Although the IP for these processors is available for licencing, only a few IC vendors have developed a microcontroller, e.g. Samsung’s Exynos W920 SoC that has been specifically designed for the wearables market. The SoC packs two Arm Cortex-A55 processors, and the Arm Mali-G68 GPU using state-of-the art 5nm semiconductor technology. The chipset also features a dedicated low-power Cortex-M55 display processor for handling AoD (Always-on Display) tasks – although a little over the top for simple wearable devices, the Exynos processor family certainly seems like an excellent choice for building next generation AI capable low-power wearable products.

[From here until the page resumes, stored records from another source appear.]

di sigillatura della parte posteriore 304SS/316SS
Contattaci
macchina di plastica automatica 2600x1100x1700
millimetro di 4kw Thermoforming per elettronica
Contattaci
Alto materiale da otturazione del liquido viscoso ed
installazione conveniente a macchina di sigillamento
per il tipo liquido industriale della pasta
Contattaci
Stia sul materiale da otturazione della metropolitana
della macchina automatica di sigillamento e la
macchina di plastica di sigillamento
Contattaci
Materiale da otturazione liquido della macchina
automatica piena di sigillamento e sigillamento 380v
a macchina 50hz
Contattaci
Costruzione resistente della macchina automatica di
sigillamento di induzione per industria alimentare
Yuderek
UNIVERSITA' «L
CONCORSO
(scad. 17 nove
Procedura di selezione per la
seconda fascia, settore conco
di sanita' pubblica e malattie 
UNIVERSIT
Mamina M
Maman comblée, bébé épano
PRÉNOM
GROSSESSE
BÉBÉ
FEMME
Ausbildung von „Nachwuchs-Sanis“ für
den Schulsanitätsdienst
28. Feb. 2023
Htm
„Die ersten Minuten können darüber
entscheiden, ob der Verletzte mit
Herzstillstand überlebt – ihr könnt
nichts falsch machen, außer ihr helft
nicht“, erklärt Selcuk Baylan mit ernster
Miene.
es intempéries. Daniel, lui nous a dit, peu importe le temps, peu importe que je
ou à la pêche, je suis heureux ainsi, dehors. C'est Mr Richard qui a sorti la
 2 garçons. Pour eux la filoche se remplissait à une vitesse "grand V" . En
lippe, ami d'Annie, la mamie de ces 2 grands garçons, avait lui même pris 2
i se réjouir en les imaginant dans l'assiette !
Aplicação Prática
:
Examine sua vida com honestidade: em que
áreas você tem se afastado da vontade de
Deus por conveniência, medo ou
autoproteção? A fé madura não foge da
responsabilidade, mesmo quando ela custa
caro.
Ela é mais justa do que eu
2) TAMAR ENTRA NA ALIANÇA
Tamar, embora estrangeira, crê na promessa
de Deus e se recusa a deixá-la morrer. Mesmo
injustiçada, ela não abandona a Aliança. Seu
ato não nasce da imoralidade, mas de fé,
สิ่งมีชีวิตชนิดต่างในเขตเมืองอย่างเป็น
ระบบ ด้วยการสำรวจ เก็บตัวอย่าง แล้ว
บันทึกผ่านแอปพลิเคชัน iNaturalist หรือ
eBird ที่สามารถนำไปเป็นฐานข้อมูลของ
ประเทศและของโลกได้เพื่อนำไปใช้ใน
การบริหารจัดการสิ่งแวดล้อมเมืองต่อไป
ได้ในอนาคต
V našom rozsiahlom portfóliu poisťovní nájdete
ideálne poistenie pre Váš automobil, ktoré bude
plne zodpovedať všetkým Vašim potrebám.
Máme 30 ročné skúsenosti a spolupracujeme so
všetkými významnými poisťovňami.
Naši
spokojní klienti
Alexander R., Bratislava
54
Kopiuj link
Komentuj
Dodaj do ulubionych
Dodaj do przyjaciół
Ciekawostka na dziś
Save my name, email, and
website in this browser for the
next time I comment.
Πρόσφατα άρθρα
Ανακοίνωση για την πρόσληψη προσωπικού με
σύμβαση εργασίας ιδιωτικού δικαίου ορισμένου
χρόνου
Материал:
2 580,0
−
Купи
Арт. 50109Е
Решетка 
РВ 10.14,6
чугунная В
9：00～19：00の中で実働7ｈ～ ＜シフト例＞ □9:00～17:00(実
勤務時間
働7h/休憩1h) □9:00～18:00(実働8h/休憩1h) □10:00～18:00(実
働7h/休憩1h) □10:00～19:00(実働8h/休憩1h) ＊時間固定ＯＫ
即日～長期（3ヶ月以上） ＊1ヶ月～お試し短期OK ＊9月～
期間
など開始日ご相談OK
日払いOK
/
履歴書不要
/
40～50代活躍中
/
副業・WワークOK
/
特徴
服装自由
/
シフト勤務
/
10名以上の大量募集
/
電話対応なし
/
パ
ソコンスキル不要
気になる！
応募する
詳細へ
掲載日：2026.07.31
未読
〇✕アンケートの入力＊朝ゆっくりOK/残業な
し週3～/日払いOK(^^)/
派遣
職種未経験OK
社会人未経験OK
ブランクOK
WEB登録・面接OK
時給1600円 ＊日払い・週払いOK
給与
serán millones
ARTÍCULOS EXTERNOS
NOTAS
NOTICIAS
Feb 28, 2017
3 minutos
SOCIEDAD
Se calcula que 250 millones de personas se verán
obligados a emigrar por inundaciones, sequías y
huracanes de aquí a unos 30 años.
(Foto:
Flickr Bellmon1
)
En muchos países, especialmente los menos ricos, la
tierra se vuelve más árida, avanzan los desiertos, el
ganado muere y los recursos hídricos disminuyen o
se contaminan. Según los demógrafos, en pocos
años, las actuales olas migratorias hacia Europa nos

So, which one do I choose?
The compromise for biomedical product developers when choosing an M4, M7 or M33 based microcontroller over an M3 device usually comes down to a trade-off between algorithmic performance, security requirements and battery life. If good battery life and simple algorithms are key, then M3 devices are a good choice. However, if more computationally intensive analysis algorithms are required (such as ML models), then the M4 or M7 should be used.
As mentioned earlier, the Armv7E-M architecture used in M4/M7 processors supports a DSP extension that implements an SIMD (single instruction, multiple data) architecture extension that can significantly improve the performance of an algorithm. The hardware floating point unit is very good for expediting MAC (multiply and accumulate) operations used in digital filtering, requiring just three cycles to complete. Other DSP operations such as add, subtract, multiply and divide require just one cycle to complete.
The M7 out performs its M4 little brother by offering approximately twice the computational performance and some devices even offer hardware double precision floating point support which make M4/M7 processors attractive for high accuracy algorithms needed for medical analysis.
If data security is paramount, for example protecting and securing transferring patient data to a cloud service, then the M33 or the M52 (when avalaible) are good choices. These devices also offer a high level of protection against tampering and running of authorised code via TrustZone’s trusted execution environment.
Some IC vendors now offer hybrid micro-controllers that implement multi-processors on chip, such as ST’s ST32Wx family that combine the M0+ and M4 in order to get the advantages of each processor and maximise battery life.
Finally, advances in semiconductor technology means that a modern M4F processor produced with 40nm process technology may match or even surpass the energy efficiency of an M3 produced with 90nm technology from several years ago. As such, higher performance processors that were until several years too costly and energy inefficient for low-cost wearables products are rapidly becoming a viable solution to this exciting marketplace.